Asthma Triggers: Spot Them and Avoid Them

Asthma Triggers: Spot Them and Avoid Them

Chances are, if you have asthma you’ve been versed on what to do to keep it at bay. However, if you were just diagnosed, know someone with asthma, or want to brush up on ways to spot and avoid asthma triggers there just may be a few you forgot or never even knew about.

As much as conventional medicine has been able to control asthma symptoms, there may be ways you could avoid using medicine until it is absolutely necessary. By simply being vigilant with your diet and surroundings you just may be able to stave off symptoms such as constricted breathing or even a life threatening respiratory attack.

Know How You Rate

The Asthma and Allergy Foundation of America (AAFA) reports some quick stats regarding asthma facts and figures. These may help raise awareness and inform on how you rate.
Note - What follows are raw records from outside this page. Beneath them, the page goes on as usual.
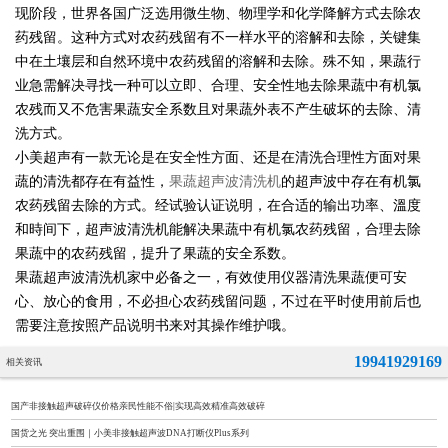
现阶段，世界各国广泛选用微生物、物理学和化学降解方式去除农
药残留。这种方式对农药残留有不一样水平的溶解和去除，关键集
中在土壤层和自然环境中农药残留的溶解和去除。殊不知，果蔬行
业急需解决寻找一种可以立即、合理、安全性地去除果蔬中有机氯
农残而又不危害果蔬安全系数且对果蔬外表不产生破坏的去除、清
洗方式。
小美超声有一款无论是在安全性方面、还是在清洗合理性方面对果
蔬的清洗都存在有益性，
果蔬超声波清洗机
的超声波中存在有机氯
农药残留去除的方式。经试验认证说明，在合适的输出功率、溫度
和時间下，超声波清洗机能解决果蔬中有机氯农药残留，合理去除
果蔬中的农药残留，提升了果蔬的安全系数。
果蔬超声波清洗机家中必备之一，有效使用仪器清洗果蔬便可安
心、放心的食用，不必担心农药残留问题，不过在平时使用前后也
需要注意按照产品说明书来对其操作维护哦。
19941929169
相关资讯
国产非接触超声破碎仪价格亲民性能不俗|实现高效精准高效破碎
国货之光 突出重围｜小美非接触超声波DNA打断仪Plus系列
  • According to the Centers for Disease Control, 1 in 13 people have asthma
  • Asthma is more common in adult women than adult men
  • Asthma is 80 percent higher in Puerto Ricans than whites
  • Adults are nearly seven times more likely than children to die from asthma
  • The asthma death rate was highest for people 65 or older
  • Ethnic differences in asthma frequency, illness and death are highly connected with poverty, city air quality, indoor allergens, not enough patient education and poor health care

Thunderstorm Pollen Rupture

You may have noticed that right before a thunderstorm there is a distinct, sometimes metallic smell in the air. These are negative ions, a natural change in the atmosphere which actually makes you feel good but what comes next may be a pollen rupture.

Myron J. Zitt, MD, an allergist and immunologist with Northwell Health in Plainview, New York, and a fellow of the American Academy of Allergy, Asthma, and Immunology comments,

“Pollen grains rupture during an electrical storm, releasing airborne allergens, which are then spread by gusty winds from thunderstorm downdrafts, to ultimately lead to an increase in the risk of asthma attacks in allergic individuals,”

As a result, emergency room visits for asthma rise during a thunderstorm. Stay inside to avoid thunderstorm pollen rupture which may affect your breathing.

Inside Food

Simply eating the wrong food could trigger an asthma attack. In some cases it is an allergic reaction due to certain natural food compounds but in others it could be what is added to the food that is the culprit. It is believed that sulfites, preservatives added to many processed foods such as lunch meats, snacks and more, could induce an attack.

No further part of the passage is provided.